(Provided records begins)

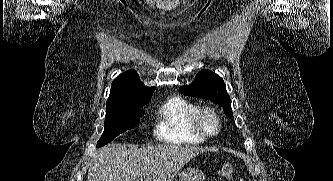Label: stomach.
<instances>
[{
    "instance_id": "0dacf381",
    "label": "stomach",
    "mask_w": 333,
    "mask_h": 181,
    "mask_svg": "<svg viewBox=\"0 0 333 181\" xmlns=\"http://www.w3.org/2000/svg\"><path fill=\"white\" fill-rule=\"evenodd\" d=\"M204 173L195 167H188L179 174V181H204Z\"/></svg>"
}]
</instances>
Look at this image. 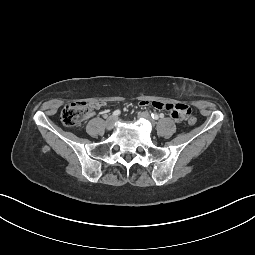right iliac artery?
<instances>
[{
	"label": "right iliac artery",
	"instance_id": "right-iliac-artery-1",
	"mask_svg": "<svg viewBox=\"0 0 255 255\" xmlns=\"http://www.w3.org/2000/svg\"><path fill=\"white\" fill-rule=\"evenodd\" d=\"M120 113H121L120 110H115V111L113 112V116H118V115H120Z\"/></svg>",
	"mask_w": 255,
	"mask_h": 255
}]
</instances>
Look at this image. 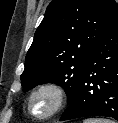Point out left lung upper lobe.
I'll list each match as a JSON object with an SVG mask.
<instances>
[{"label": "left lung upper lobe", "mask_w": 118, "mask_h": 123, "mask_svg": "<svg viewBox=\"0 0 118 123\" xmlns=\"http://www.w3.org/2000/svg\"><path fill=\"white\" fill-rule=\"evenodd\" d=\"M117 19L114 0H52L25 58L23 90L56 83L69 104L93 48Z\"/></svg>", "instance_id": "1"}]
</instances>
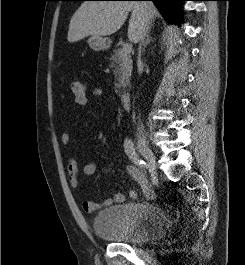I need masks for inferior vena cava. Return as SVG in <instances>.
<instances>
[{"instance_id": "inferior-vena-cava-1", "label": "inferior vena cava", "mask_w": 245, "mask_h": 265, "mask_svg": "<svg viewBox=\"0 0 245 265\" xmlns=\"http://www.w3.org/2000/svg\"><path fill=\"white\" fill-rule=\"evenodd\" d=\"M141 5L143 7V17H142L141 28L139 32V48H138L139 54H138V61H137L138 68L142 67V62L140 59L141 47L142 45H144V42H145L144 40L149 30V25L152 21V14L148 8V6L150 5V2H141ZM142 128H143V125H141V129Z\"/></svg>"}]
</instances>
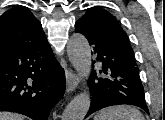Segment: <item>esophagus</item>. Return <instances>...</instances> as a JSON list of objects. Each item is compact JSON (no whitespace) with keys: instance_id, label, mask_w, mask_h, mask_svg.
<instances>
[{"instance_id":"esophagus-1","label":"esophagus","mask_w":165,"mask_h":120,"mask_svg":"<svg viewBox=\"0 0 165 120\" xmlns=\"http://www.w3.org/2000/svg\"><path fill=\"white\" fill-rule=\"evenodd\" d=\"M79 83V77L76 73H74L72 70H68L66 72V86H67V91L72 92L75 90Z\"/></svg>"}]
</instances>
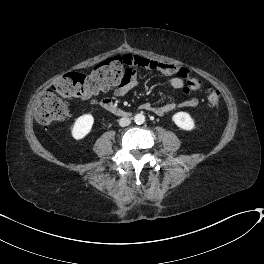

(Provided records ends)

### Task item:
Repeat exactly the lines in the entries from the one containing "Segment: <item>esophagus</item>. Return" to the final line, inclusive, and nothing beyond them; skip pictures.

### Exercise solution:
Segment: <item>esophagus</item>. Return <instances>...</instances> as a JSON list of objects. Each item is compact JSON (no whitespace) with keys: instance_id, label, mask_w, mask_h, mask_svg.
<instances>
[{"instance_id":"esophagus-1","label":"esophagus","mask_w":165,"mask_h":120,"mask_svg":"<svg viewBox=\"0 0 165 120\" xmlns=\"http://www.w3.org/2000/svg\"><path fill=\"white\" fill-rule=\"evenodd\" d=\"M79 83V77L76 73H74L72 70H68L66 72V86H67V91L72 92L75 90Z\"/></svg>"}]
</instances>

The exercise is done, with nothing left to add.